Residents of Alaska, such as this woman in Anchorage, know that the best time to view the northern lights is during long midwinter nights, when the sun is at “solar maximum”-the period of greatest activity in the solar cycle.

Dancing Lights

Auroral displays swirl in the skies above Alaska’s Portage Lake and Bleik, Norway. Greenish-white is the most typical auroral color.

Celestial Fireworks

Colliding with atmospheric gases, charged solar particles create an infinite variety of auroral displays. Variations in altitude, type of gas, intensity of solar wind, and position of the observer affect the appearance of an aurora.

Explained by science

The Earth’s magnetic field forms a protective envelope called the magnetosphere. Arriving with great force, the solar wind compresses the front end of the magnetosphere and elongates the back end into a tail.
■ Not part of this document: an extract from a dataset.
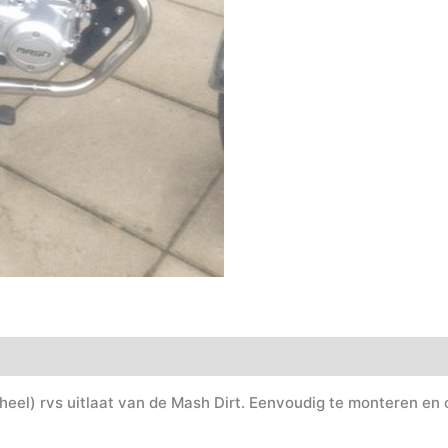
heel) rvs uitlaat van de Mash Dirt. Eenvoudig te monteren en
At the point of impact, if properly aligned, the solar wind’s magnetic field links up from Earth. This connection produces the auroras seen on dark winter days in the extreme north and south latitudes. As it blows by the Earth, the solar wind peels back the planet’s field lines now linked to it. When those lines reach the tail of the magnetosphere, they break away from the solar wind and reconnect. Scientists still do not fully understand how, but this process of reconnection transforms magnetic energy into kinetic energy, which then propels electrons and positive ions into Earth’s atmosphere along the newly reconnected field line. These speeding particles, especially the electrons, create the nighttime auroras. Crashing into the atmosphere, electrons hit the atoms and molecules of gases such as oxygen and nitrogen. In each collision, the atom or molecule absorbs energy from the electron, then releases the light. Color depends on which gas is hit and at what altitude.